▽

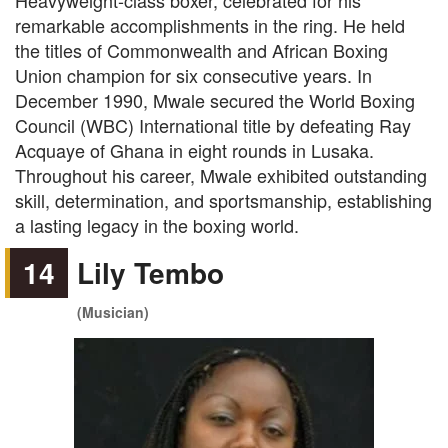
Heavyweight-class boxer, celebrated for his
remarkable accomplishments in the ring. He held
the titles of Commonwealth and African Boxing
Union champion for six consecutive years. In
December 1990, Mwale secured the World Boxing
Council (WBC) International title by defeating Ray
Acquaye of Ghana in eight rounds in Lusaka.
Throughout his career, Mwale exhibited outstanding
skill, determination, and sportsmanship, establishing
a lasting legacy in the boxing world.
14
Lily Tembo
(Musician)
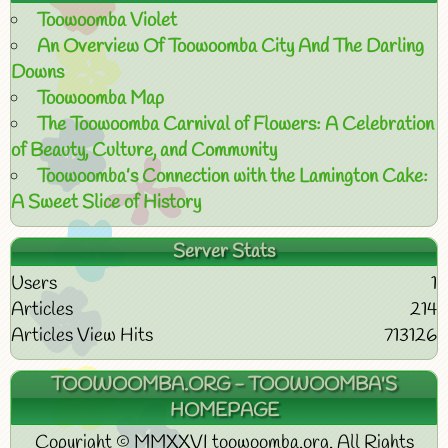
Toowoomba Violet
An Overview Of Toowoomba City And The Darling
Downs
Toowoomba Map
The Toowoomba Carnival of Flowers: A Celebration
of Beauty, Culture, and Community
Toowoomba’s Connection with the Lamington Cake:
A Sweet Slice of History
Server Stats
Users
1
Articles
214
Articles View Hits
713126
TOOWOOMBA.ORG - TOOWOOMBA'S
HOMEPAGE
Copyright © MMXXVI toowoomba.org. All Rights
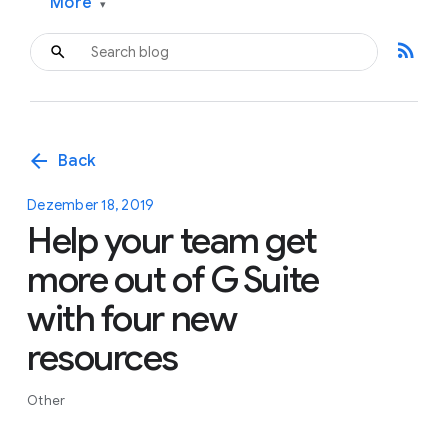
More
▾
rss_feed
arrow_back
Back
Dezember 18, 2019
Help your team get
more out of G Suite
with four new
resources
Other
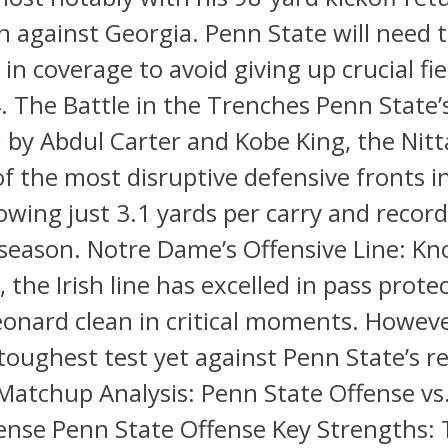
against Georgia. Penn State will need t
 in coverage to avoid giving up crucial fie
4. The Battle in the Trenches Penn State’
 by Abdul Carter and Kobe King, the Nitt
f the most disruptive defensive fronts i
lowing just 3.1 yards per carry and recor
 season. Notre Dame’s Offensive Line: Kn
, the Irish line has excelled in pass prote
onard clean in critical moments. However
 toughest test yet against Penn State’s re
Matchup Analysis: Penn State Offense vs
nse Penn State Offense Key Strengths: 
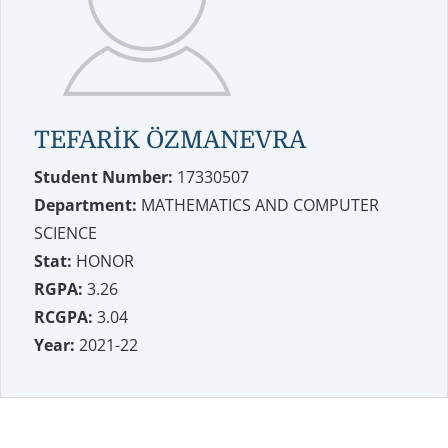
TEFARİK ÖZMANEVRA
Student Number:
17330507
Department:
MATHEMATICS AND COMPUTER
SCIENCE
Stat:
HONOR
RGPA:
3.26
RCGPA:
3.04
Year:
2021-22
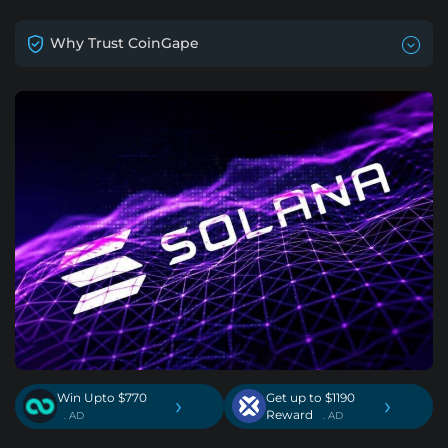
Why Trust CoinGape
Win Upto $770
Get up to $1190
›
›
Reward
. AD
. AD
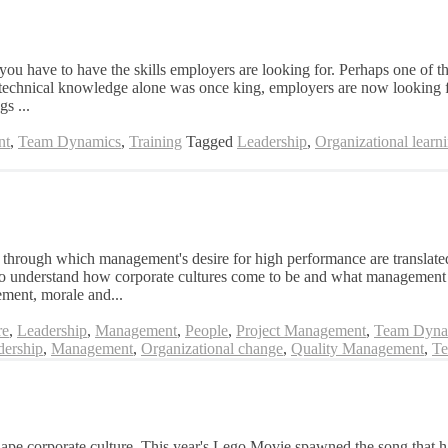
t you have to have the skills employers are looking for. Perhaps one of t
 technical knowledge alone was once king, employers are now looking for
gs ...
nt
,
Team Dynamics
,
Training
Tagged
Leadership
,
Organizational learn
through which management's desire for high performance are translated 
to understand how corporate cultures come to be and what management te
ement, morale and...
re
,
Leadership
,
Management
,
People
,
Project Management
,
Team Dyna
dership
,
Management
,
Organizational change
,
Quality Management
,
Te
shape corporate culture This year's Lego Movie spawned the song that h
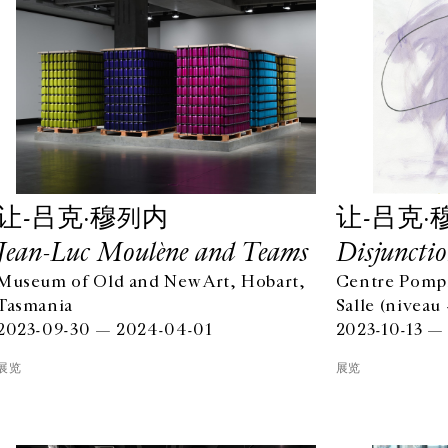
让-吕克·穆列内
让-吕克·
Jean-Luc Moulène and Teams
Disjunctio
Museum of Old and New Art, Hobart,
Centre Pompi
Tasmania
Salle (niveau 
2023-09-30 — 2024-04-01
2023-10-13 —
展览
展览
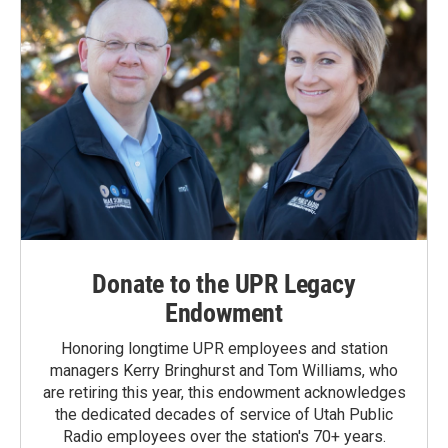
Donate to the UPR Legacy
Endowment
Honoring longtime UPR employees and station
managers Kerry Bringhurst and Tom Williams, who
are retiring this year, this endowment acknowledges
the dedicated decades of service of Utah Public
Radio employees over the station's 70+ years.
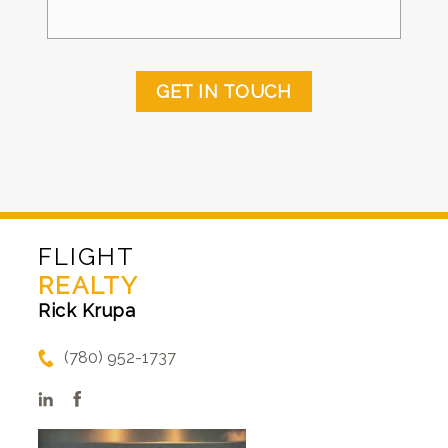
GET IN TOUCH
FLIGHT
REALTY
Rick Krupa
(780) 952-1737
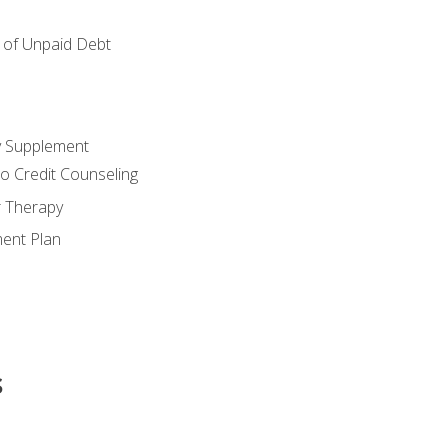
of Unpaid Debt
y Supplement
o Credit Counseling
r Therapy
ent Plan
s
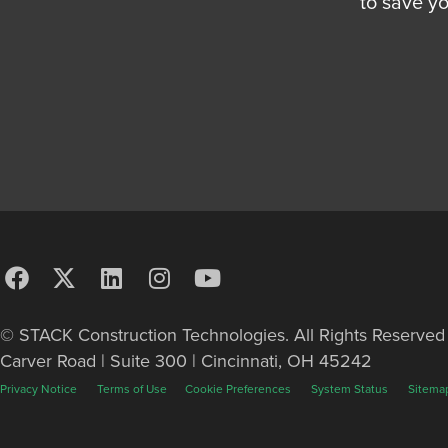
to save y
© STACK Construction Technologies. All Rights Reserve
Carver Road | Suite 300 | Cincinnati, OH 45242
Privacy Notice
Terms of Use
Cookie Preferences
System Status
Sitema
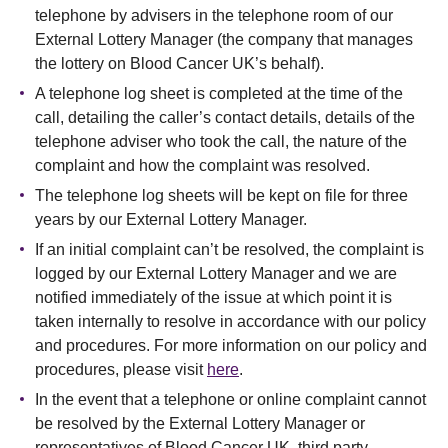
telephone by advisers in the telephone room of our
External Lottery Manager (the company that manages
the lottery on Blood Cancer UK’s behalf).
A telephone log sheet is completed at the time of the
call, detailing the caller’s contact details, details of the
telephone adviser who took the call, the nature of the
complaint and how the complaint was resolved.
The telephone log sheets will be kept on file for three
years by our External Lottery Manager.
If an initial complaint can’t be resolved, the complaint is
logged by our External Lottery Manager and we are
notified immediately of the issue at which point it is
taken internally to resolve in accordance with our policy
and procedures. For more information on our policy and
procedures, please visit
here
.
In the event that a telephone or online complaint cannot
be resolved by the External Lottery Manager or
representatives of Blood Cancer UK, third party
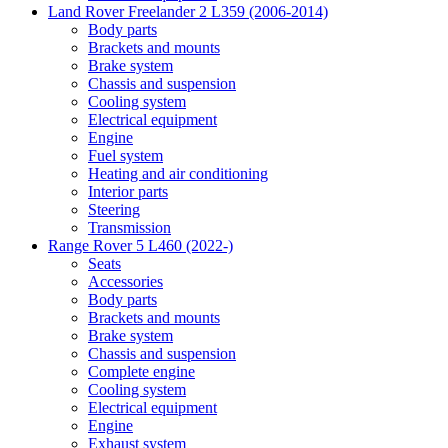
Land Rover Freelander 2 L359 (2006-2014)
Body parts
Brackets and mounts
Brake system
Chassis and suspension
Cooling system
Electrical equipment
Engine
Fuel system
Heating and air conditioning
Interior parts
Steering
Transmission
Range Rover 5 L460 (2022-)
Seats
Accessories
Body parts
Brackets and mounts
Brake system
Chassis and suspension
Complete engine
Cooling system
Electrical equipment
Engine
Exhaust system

△

§ **The problem**: Go through the data and return every word of it verbatim, leaving out the pictures.

§ **Written solution**:
Heavyweight-class boxer, celebrated for his
remarkable accomplishments in the ring. He held
the titles of Commonwealth and African Boxing
Union champion for six consecutive years. In
December 1990, Mwale secured the World Boxing
Council (WBC) International title by defeating Ray
Acquaye of Ghana in eight rounds in Lusaka.
Throughout his career, Mwale exhibited outstanding
skill, determination, and sportsmanship, establishing
a lasting legacy in the boxing world.
14
Lily Tembo
(Musician)
Toowoomba Violet
An Overview Of Toowoomba City And The Darling
Downs
Toowoomba Map
The Toowoomba Carnival of Flowers: A Celebration
of Beauty, Culture, and Community
Toowoomba’s Connection with the Lamington Cake:
A Sweet Slice of History
Server Stats
Users
1
Articles
214
Articles View Hits
713126
TOOWOOMBA.ORG - TOOWOOMBA'S
HOMEPAGE
Copyright © MMXXVI toowoomba.org. All Rights
More
▾
rss_feed
arrow_back
Back
Dezember 18, 2019
Help your team get
more out of G Suite
with four new
resources
Other
against Georgia. Penn State will need t
 in coverage to avoid giving up crucial fie
4. The Battle in the Trenches Penn State’
 by Abdul Carter and Kobe King, the Nitt
f the most disruptive defensive fronts i
lowing just 3.1 yards per carry and recor
 season. Notre Dame’s Offensive Line: Kn
, the Irish line has excelled in pass prote
onard clean in critical moments. However
 toughest test yet against Penn State’s re
Matchup Analysis: Penn State Offense vs
nse Penn State Offense Key Strengths: 
TEFARİK ÖZMANEVRA
Student Number:
17330507
Department:
MATHEMATICS AND COMPUTER
SCIENCE
Stat:
HONOR
RGPA:
3.26
RCGPA:
3.04
Year:
2021-22
Why Trust CoinGape
Win Upto $770
Get up to $1190
›
›
Reward
. AD
. AD
t you have to have the skills employers are looking for. Perhaps one of t
 technical knowledge alone was once king, employers are now looking for
gs ...
nt
,
Team Dynamics
,
Training
Tagged
Leadership
,
Organizational learn
through which management's desire for high performance are translated 
to understand how corporate cultures come to be and what management te
ement, morale and...
re
,
Leadership
,
Management
,
People
,
Project Management
,
Team Dyna
dership
,
Management
,
Organizational change
,
Quality Management
,
Te
shape corporate culture This year's Lego Movie spawned the song that h
让-吕克·穆列内
让-吕克·
Jean-Luc Moulène and Teams
Disjunctio
Museum of Old and New Art, Hobart,
Centre Pompi
Tasmania
Salle (niveau 
2023-09-30 — 2024-04-01
2023-10-13 —
展览
展览
Donate to the UPR Legacy
Endowment
Honoring longtime UPR employees and station
managers Kerry Bringhurst and Tom Williams, who
are retiring this year, this endowment acknowledges
the dedicated decades of service of Utah Public
Radio employees over the station's 70+ years.
GET IN TOUCH
FLIGHT
REALTY
Rick Krupa
(780) 952-1737
of Unpaid Debt
y Supplement
o Credit Counseling
r Therapy
ent Plan
s
to save y
© STACK Construction Technologies. All Rights Reserve
Carver Road | Suite 300 | Cincinnati, OH 45242
Privacy Notice
Terms of Use
Cookie Preferences
System Status
Sitema
telephone by advisers in the telephone room of our
External Lottery Manager (the company that manages
the lottery on Blood Cancer UK’s behalf).
A telephone log sheet is completed at the time of the
call, detailing the caller’s contact details, details of the
telephone adviser who took the call, the nature of the
complaint and how the complaint was resolved.
The telephone log sheets will be kept on file for three
years by our External Lottery Manager.
If an initial complaint can’t be resolved, the complaint is
logged by our External Lottery Manager and we are
notified immediately of the issue at which point it is
taken internally to resolve in accordance with our policy
and procedures. For more information on our policy and
procedures, please visit
here
.
In the event that a telephone or online complaint cannot
be resolved by the External Lottery Manager or
representatives of Blood Cancer UK, third party
Land Rover Freelander 2 L359 (2006-2014)
Body parts
Brackets and mounts
Brake system
Chassis and suspension
Cooling system
Electrical equipment
Engine
Fuel system
Heating and air conditioning
Interior parts
Steering
Transmission
Range Rover 5 L460 (2022-)
Seats
Accessories
Body parts
Brackets and mounts
Brake system
Chassis and suspension
Complete engine
Cooling system
Electrical equipment
Engine
Exhaust system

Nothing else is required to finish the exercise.